No café em que estou fazendo meu trabalho remoto, vejo dinamarquesas concentradas em frente aos seus laptops com seu estilo inconfundível: coque desajeitado no alto da cabeça, meias fio 80 sobre as longas pernas que terminam em um tênis nike e vestidos. Claro, vestidos. Preto, cinza, sóbrio, mas um vestido.


A feminilidade escandinava sempre me fascinou. Eu nunca consegui entender como aquelas mulheres conseguiam deixar o inverno ou qualquer dia (quase) sempre gelado de qualquer estação do ano, tão charmoso e elegante.


Elas têm um estilo próprio e muito sutil. É preciso olhos bem treinados para perceber imediatamente; mas uma vez lá, você saca uma dinamarquesa de longe! E não importa o seu tom de pele ou etnia: o estilo está lá. Se com coque duplo, mais dinamarquês ainda.


Esse estilo eu vejo assim: despretensioso, quase como “nem pensei em que roupa usar hoje e peguei a primeira que vi”, mas ali tem uma pecinha que dá ao visual um toque deliciosamente único. Seja um vestido de corte e linhas retas, ou uma maquiagem bem feita quebrando a sisudez do dia gelado, uma bota de cano curto com couro de boa qualidade, de salto ou não. Tudo isso, temperado com muita feminilidade e auto-confiança. Ah, isso elas têm de sobra!


A jaqueta de couro preta já faz parte da paisagem. Ao ver um punhado delas nos corpos que bailam nas ruas, você percebe que está no outono. O traje é obrigatório. Cabelos louros ou o coque desajeitado de cabelos de qualquer cor e textura no alto da cabeça fazem contraste sobre o preto do couro. Parece um uniforme, mas sem o tédio que este tipo de indumentária provoca.

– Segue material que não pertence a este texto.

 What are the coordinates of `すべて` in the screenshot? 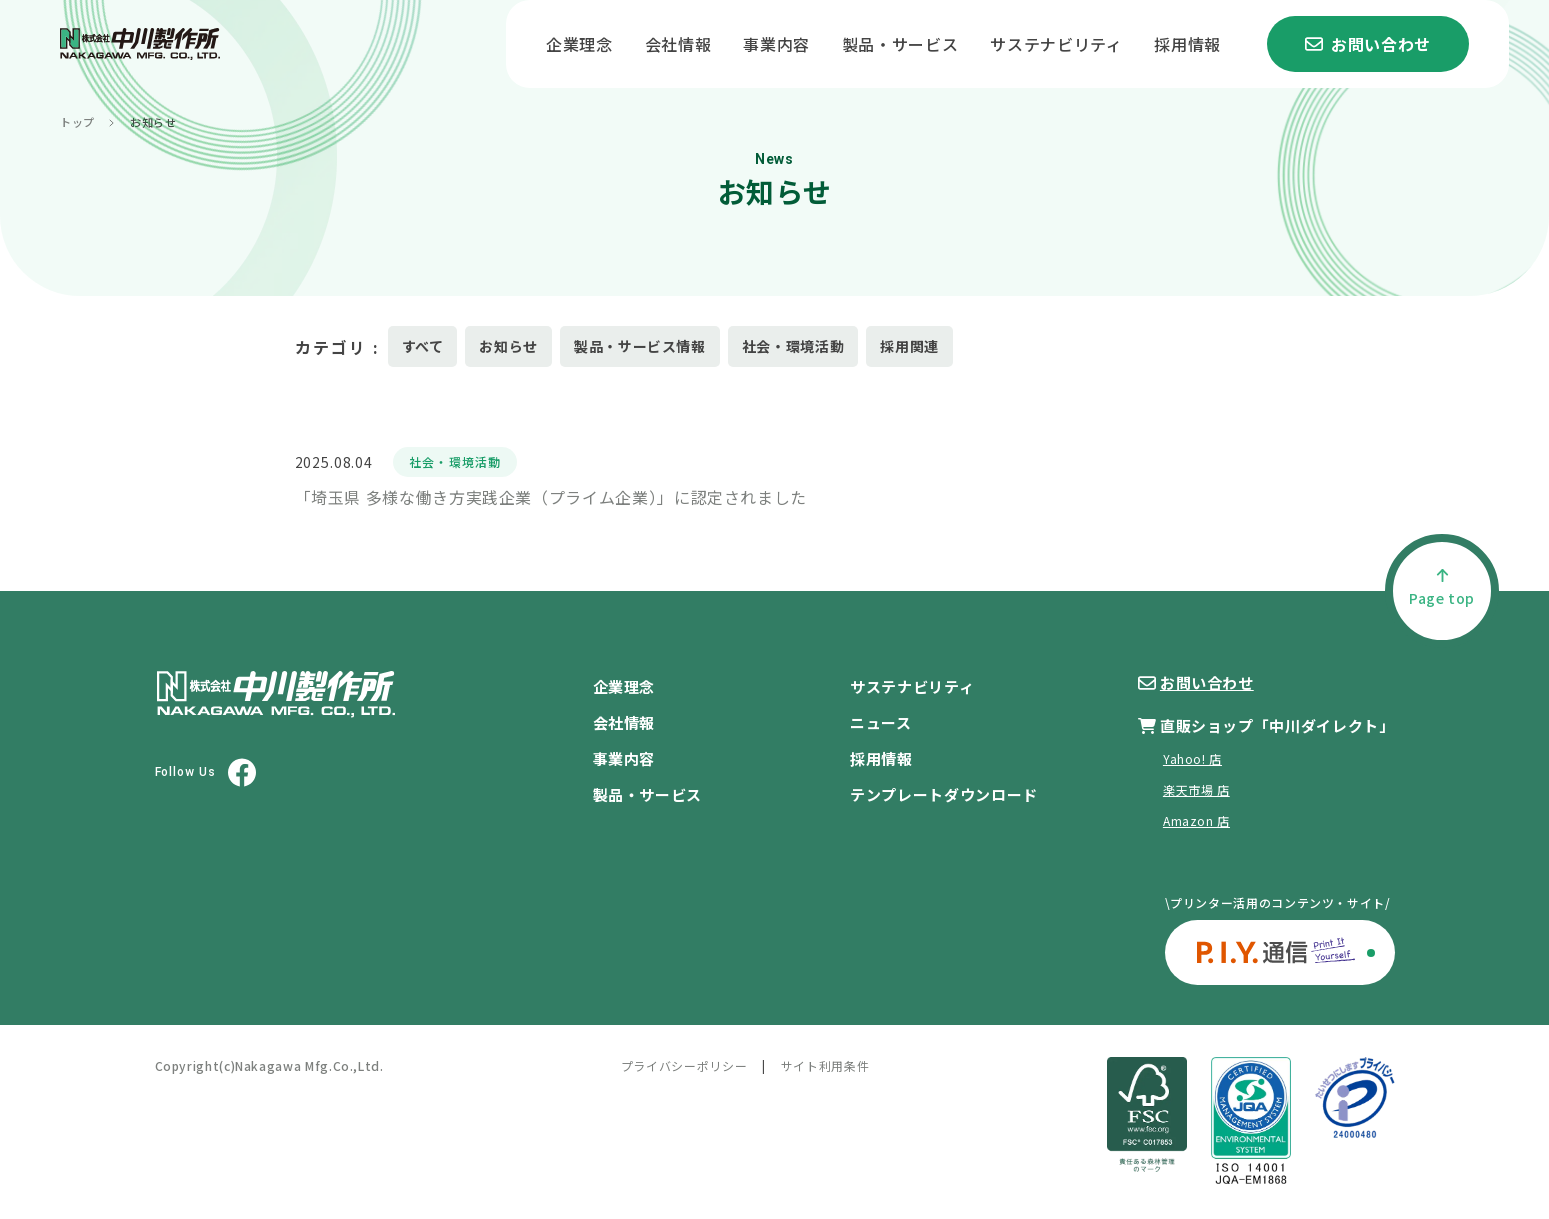 It's located at (423, 346).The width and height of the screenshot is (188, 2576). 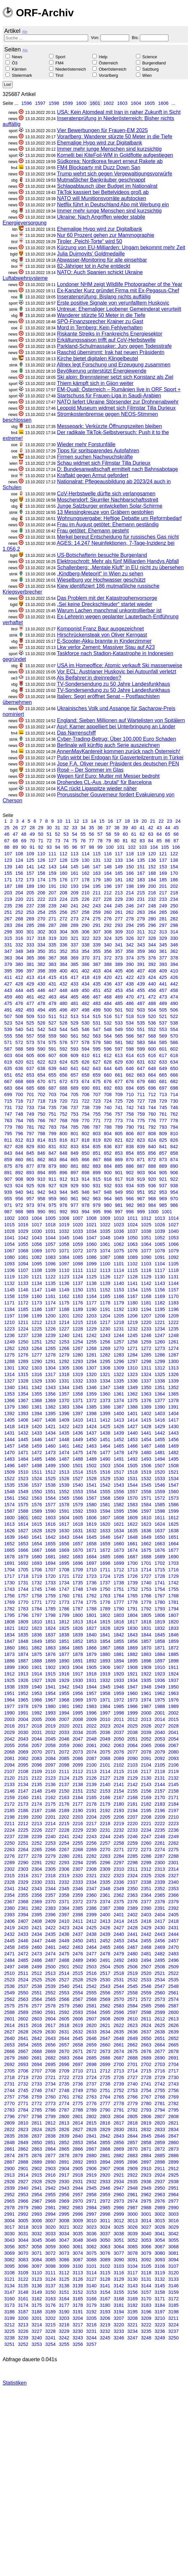 What do you see at coordinates (63, 1153) in the screenshot?
I see `848` at bounding box center [63, 1153].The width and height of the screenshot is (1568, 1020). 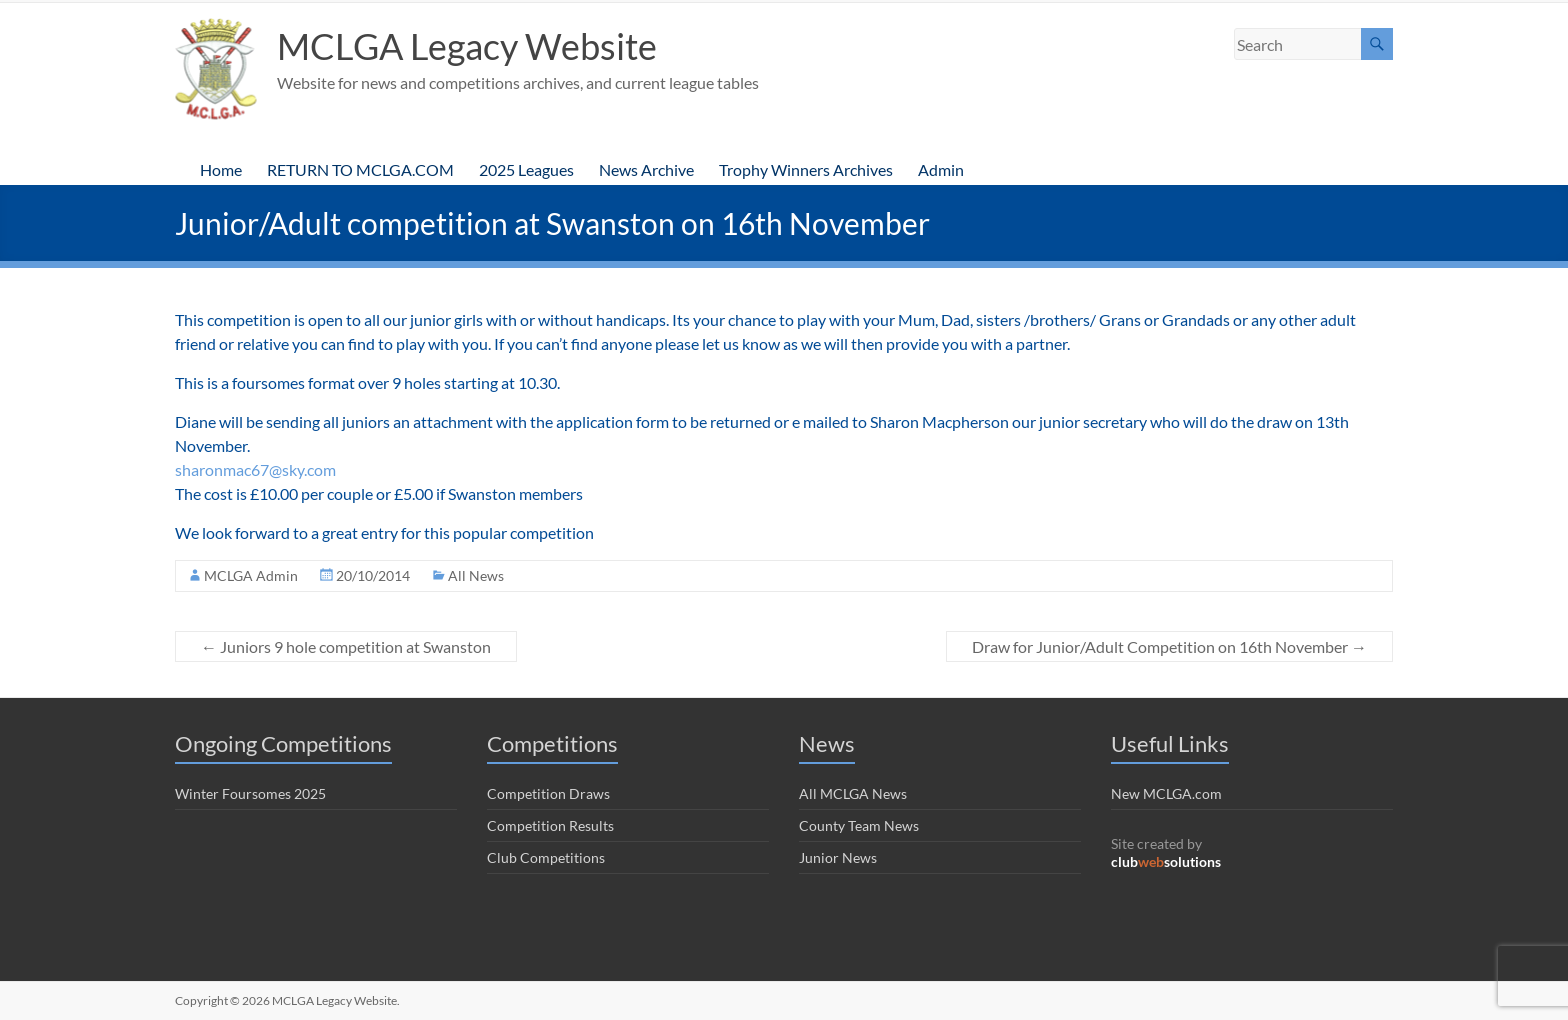 I want to click on All MCLGA News, so click(x=853, y=793).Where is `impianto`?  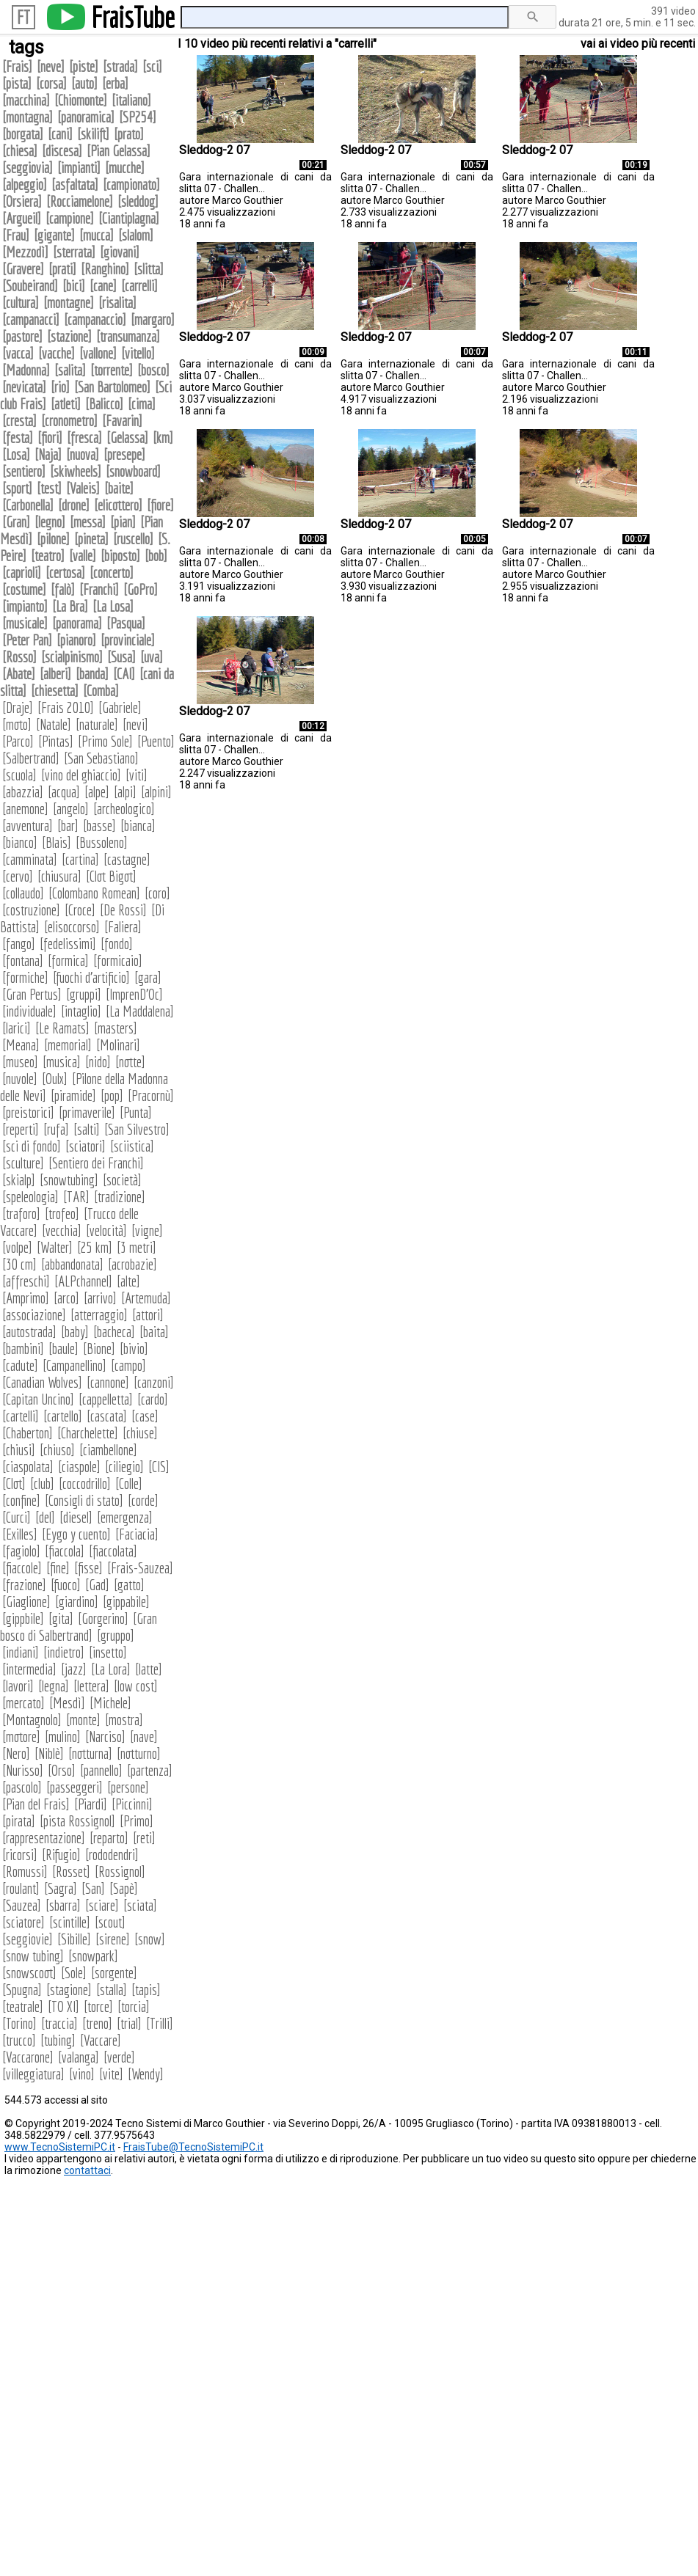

Eu adoro e sempre gostei da moda escandinava. Aquela coisa de mostrar a feminilidade das mulheres sem muito frufrus, mas com uma auto-confiança incrível. Femininas, carismáticas, despojadas, independentes, tudo na medida certa, sem dar muito na cara.

Não é por acaso que minha grife favorita na Escandinávia é uma loja sueca, cujas blusas brancas de seda delicadas e cortes retos e pragmáticos fazem o meu dia mais firme e elegante, sem perder a ternura jamais, nem tampouco a minha brasilidade. Claro, posso apreciar as dinamarquesas, mas não abro mão do encanto que o Brasil me deu.


Quem me vê sorrindo pensa que estou quentinha...

O cheirinho forte do café me lembra que é hora de partir para encontrar minha sobrinha que chegou depois de mim.


Levanto, recolho meu laptop, mochila nas costas, e vou direto para a minha bike juntar-me à massa de ciclistas dinamarquesas e seus estilos inconfundíveis. A memória voa no tempo e me sinto, eu mesma, um pouco dinamarquesa, mas com o meu estilo brasileiro indisfarçável e com a dose de auto-confiança que aprendi a ter, influenciada pelas mulheres - não só de origem dinamarquesa - que fazem desta cidade um exemplo único de que moda e mobilidade urbana também é político e empodera.